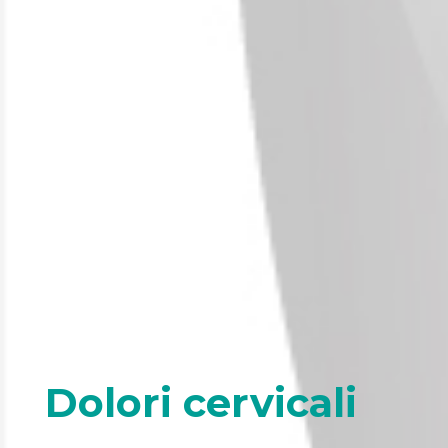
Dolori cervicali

...

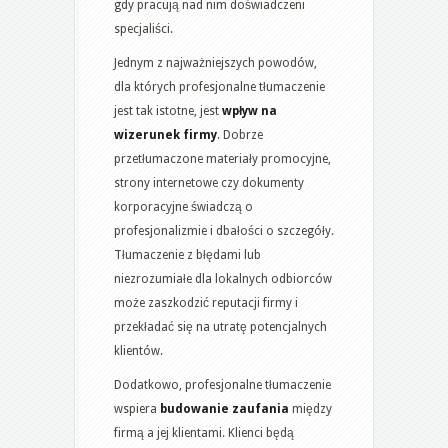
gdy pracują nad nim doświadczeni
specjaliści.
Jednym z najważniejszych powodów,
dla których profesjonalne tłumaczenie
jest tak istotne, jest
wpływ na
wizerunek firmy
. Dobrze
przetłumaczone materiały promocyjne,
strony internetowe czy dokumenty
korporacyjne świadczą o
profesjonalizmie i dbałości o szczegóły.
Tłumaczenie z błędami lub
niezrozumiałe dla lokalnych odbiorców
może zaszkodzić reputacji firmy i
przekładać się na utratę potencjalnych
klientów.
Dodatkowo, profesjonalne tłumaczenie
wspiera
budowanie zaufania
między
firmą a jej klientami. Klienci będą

» Task details
Each line in the listing where the word "profesjonalne" is found is to be copied.

» Result of this exercise
dla których profesjonalne tłumaczenie
Dodatkowo, profesjonalne tłumaczenie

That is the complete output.